(Data items)
━━━━━━━━━━
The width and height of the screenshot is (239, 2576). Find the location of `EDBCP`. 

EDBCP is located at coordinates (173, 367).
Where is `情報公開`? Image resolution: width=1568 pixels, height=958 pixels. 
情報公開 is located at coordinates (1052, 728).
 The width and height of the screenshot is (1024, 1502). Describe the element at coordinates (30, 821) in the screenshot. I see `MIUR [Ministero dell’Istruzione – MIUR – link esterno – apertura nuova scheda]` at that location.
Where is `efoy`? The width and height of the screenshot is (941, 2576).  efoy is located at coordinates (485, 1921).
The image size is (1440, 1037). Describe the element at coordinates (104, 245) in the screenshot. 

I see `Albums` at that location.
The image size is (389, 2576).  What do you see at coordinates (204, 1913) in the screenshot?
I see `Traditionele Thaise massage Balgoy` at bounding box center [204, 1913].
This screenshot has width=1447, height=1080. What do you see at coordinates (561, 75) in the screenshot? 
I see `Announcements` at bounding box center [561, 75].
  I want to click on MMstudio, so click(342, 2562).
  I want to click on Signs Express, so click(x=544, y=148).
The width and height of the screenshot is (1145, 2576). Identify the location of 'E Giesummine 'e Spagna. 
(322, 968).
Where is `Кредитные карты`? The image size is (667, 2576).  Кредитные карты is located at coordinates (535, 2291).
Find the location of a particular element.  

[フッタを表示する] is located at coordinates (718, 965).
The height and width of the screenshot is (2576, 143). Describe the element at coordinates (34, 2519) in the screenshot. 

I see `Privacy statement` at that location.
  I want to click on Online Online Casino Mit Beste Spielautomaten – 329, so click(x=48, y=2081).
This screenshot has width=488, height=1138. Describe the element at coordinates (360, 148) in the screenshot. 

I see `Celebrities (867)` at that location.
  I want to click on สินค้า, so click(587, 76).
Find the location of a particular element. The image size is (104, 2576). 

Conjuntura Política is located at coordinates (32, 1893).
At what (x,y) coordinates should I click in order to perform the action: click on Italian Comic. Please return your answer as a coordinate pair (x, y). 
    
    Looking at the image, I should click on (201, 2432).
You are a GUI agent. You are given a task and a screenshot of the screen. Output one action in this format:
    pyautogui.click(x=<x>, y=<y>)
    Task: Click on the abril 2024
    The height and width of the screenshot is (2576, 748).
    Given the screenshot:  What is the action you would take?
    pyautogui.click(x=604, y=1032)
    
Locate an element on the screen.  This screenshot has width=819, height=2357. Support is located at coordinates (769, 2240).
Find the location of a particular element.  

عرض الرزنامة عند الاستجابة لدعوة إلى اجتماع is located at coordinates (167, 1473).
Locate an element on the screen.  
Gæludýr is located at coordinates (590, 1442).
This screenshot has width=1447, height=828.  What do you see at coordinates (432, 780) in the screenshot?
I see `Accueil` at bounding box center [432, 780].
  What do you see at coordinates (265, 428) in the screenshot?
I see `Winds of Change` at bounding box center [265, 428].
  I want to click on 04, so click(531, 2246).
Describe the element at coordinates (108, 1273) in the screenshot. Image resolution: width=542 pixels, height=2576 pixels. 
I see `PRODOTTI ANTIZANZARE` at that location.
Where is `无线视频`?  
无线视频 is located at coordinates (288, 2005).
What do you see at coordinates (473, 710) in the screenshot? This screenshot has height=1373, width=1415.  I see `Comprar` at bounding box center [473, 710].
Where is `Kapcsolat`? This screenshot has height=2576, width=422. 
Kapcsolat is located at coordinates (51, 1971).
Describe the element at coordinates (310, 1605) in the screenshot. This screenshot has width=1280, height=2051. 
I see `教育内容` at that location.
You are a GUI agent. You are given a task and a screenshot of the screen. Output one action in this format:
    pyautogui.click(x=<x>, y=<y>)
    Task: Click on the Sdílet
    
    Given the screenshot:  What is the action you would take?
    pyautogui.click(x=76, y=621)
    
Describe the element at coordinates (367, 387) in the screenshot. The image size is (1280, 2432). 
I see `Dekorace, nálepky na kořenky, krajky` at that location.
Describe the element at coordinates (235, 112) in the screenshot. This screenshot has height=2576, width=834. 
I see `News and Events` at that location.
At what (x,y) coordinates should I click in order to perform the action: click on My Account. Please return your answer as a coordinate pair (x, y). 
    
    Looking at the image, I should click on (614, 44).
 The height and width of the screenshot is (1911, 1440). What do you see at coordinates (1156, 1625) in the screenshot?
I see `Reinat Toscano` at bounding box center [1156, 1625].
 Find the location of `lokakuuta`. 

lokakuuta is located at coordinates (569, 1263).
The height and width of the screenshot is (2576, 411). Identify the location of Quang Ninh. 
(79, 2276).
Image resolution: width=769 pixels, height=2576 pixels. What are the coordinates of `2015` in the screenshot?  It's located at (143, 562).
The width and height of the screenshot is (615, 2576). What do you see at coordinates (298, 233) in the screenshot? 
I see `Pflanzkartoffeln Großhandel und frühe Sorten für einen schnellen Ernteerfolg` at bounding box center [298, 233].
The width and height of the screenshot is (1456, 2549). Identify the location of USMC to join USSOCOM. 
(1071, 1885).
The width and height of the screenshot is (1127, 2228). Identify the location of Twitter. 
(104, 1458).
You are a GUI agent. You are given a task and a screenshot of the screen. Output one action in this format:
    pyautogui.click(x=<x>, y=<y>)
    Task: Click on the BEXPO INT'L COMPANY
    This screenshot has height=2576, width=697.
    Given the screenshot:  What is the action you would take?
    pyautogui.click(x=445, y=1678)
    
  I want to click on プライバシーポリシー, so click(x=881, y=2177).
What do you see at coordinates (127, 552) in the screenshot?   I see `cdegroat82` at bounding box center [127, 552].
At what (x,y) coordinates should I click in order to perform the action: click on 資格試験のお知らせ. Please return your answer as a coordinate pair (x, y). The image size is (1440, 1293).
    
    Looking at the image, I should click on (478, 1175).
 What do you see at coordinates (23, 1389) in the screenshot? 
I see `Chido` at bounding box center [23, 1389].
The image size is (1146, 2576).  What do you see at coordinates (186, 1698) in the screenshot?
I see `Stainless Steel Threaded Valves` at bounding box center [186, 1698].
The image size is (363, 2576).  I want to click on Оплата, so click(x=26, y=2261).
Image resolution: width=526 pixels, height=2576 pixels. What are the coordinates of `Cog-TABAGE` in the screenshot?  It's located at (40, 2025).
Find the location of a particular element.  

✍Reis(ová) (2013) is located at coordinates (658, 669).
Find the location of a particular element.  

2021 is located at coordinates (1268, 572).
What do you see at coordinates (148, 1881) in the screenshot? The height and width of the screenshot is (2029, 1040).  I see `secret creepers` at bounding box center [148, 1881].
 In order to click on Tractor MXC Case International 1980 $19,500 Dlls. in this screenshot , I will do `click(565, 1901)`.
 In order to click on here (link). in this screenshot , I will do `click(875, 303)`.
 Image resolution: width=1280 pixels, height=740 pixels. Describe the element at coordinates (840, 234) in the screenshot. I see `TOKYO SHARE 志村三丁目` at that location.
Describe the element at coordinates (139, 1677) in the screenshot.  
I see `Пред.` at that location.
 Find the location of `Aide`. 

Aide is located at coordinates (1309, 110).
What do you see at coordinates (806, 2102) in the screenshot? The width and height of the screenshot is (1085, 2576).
━━━━━━━━━━
EXERCISE OBJECTIVE: Which lines above run from the one containing "The height and width of the screenshot is (2576, 143)." to the one containing "The height and width of the screenshot is (2576, 748)."? Give them again exactly, both ends included.

ANSWER FOR THIS EXERCISE:
The height and width of the screenshot is (2576, 143). Describe the element at coordinates (34, 2519) in the screenshot. 

I see `Privacy statement` at that location.
  I want to click on Online Online Casino Mit Beste Spielautomaten – 329, so click(x=48, y=2081).
This screenshot has width=488, height=1138. Describe the element at coordinates (360, 148) in the screenshot. 

I see `Celebrities (867)` at that location.
  I want to click on สินค้า, so click(587, 76).
Find the location of a particular element. The image size is (104, 2576). 

Conjuntura Política is located at coordinates (32, 1893).
At what (x,y) coordinates should I click in order to perform the action: click on Italian Comic. Please return your answer as a coordinate pair (x, y). 
    
    Looking at the image, I should click on (201, 2432).
You are a GUI agent. You are given a task and a screenshot of the screen. Output one action in this format:
    pyautogui.click(x=<x>, y=<y>)
    Task: Click on the abril 2024
    The height and width of the screenshot is (2576, 748).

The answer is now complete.